Task objective —
Each line in the records below, from the one that contains "Pennsylvania" to the one that contains "with that embedded", should be reproduced exactly, the first and last included.

── Data section ──

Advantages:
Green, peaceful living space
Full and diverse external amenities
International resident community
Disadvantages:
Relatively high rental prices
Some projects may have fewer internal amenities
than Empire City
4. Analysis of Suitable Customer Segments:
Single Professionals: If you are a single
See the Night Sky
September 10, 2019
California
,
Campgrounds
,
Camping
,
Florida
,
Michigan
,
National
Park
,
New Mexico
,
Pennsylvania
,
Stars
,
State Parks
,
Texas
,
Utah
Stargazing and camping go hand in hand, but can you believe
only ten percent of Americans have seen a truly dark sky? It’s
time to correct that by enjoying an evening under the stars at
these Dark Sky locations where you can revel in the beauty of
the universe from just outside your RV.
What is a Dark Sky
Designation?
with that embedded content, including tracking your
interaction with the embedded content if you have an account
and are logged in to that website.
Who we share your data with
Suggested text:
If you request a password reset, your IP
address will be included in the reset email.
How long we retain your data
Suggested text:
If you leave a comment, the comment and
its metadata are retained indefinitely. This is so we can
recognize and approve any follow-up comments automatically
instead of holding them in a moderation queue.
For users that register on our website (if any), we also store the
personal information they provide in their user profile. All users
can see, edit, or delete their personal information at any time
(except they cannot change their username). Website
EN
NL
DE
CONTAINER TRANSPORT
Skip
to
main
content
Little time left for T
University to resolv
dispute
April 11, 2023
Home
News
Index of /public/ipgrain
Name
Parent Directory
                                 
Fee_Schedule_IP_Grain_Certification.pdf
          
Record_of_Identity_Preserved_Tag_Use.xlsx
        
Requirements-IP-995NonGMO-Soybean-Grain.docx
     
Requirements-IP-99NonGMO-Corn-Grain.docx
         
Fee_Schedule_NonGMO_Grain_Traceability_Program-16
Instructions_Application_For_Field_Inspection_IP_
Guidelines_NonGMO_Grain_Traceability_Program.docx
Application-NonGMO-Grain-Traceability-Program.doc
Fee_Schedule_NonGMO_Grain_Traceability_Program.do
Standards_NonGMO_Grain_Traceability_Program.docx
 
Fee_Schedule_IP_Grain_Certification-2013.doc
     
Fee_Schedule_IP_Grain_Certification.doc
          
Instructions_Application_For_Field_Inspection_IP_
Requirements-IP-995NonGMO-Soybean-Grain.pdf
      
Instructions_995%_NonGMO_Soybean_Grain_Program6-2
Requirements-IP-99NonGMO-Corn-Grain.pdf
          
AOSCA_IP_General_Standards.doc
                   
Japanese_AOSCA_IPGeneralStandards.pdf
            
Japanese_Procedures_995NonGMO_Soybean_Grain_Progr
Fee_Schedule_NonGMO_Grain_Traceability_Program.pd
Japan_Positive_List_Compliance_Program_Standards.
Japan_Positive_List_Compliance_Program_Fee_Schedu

───

Output —
Pennsylvania
,
Stars
,
State Parks
,
Texas
,
Utah
Stargazing and camping go hand in hand, but can you believe
only ten percent of Americans have seen a truly dark sky? It’s
time to correct that by enjoying an evening under the stars at
these Dark Sky locations where you can revel in the beauty of
the universe from just outside your RV.
What is a Dark Sky
Designation?
with that embedded content, including tracking your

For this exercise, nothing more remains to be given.